### Records

--*--

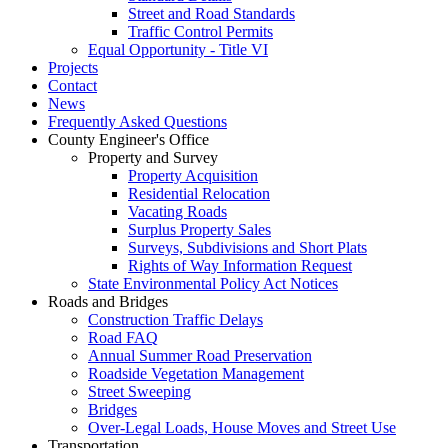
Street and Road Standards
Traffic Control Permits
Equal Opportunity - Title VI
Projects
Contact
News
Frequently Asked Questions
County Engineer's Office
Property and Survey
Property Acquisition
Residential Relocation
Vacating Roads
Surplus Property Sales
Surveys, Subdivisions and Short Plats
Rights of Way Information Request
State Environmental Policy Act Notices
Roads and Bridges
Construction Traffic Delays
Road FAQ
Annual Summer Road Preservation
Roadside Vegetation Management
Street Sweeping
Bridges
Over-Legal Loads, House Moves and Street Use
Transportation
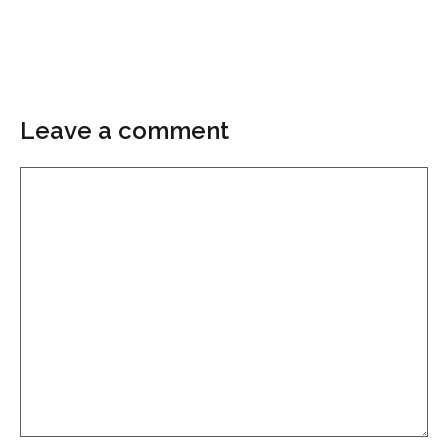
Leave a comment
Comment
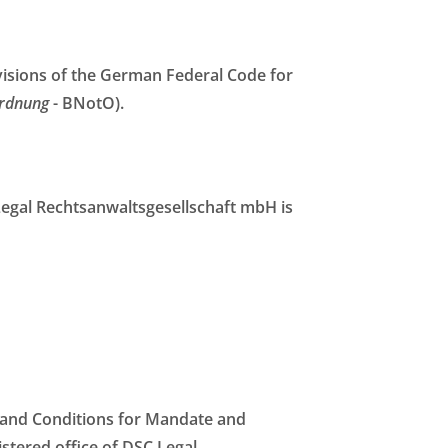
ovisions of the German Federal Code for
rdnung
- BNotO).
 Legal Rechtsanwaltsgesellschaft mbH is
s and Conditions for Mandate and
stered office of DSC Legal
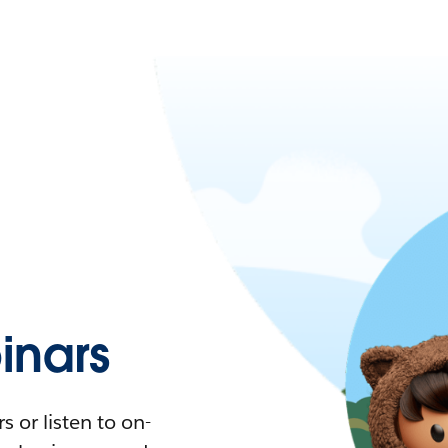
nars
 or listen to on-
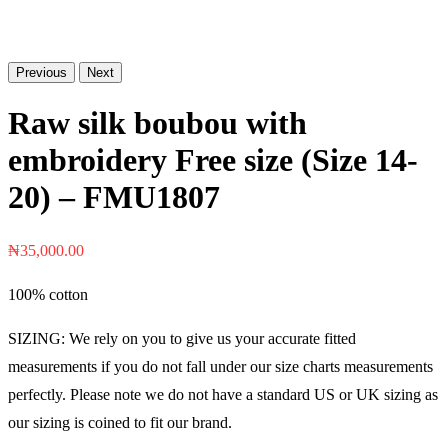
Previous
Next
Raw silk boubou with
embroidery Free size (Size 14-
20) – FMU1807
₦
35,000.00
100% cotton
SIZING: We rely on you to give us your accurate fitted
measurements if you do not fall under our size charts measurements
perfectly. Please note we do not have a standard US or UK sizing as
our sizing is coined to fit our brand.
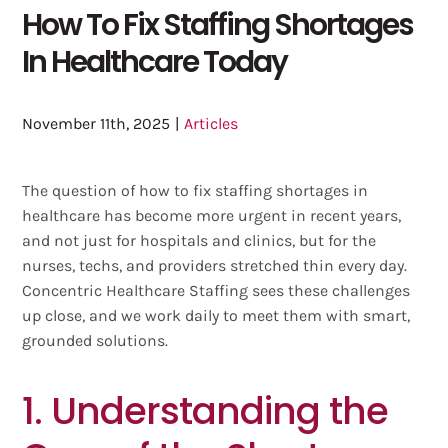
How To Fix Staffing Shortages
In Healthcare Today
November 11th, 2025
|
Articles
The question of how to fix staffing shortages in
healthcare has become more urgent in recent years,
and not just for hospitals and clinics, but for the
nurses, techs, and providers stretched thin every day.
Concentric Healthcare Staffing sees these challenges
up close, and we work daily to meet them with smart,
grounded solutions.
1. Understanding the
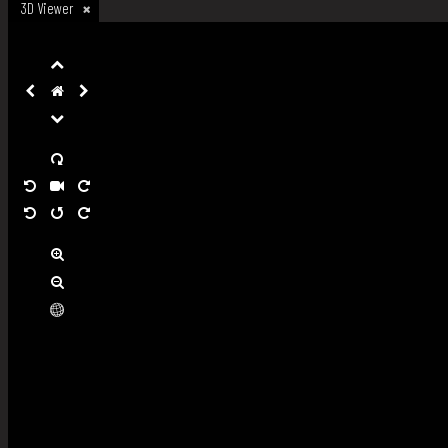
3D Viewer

--*--

### Problem to solve
Print nothing except the lines above from the one containing "Roads and Bridges" down to the one containing "The question of", both included, exactly as written and free of pictures.

### Result for this exercise
Roads and Bridges
Construction Traffic Delays
Road FAQ
Annual Summer Road Preservation
Roadside Vegetation Management
Street Sweeping
Bridges
Over-Legal Loads, House Moves and Street Use
Transportation
Leave a comment
Comment
ovisions of the German Federal Code for
rdnung
- BNotO).
 Legal Rechtsanwaltsgesellschaft mbH is
s and Conditions for Mandate and
stered office of DSC Legal
nars
 or listen to on-
Previous
Next
Raw silk boubou with
embroidery Free size (Size 14-
20) – FMU1807
₦
35,000.00
100% cotton
SIZING: We rely on you to give us your accurate fitted
measurements if you do not fall under our size charts measurements
perfectly. Please note we do not have a standard US or UK sizing as
our sizing is coined to fit our brand.
How To Fix Staffing Shortages
In Healthcare Today
November 11th, 2025
|
Articles
The question of how to fix staffing shortages in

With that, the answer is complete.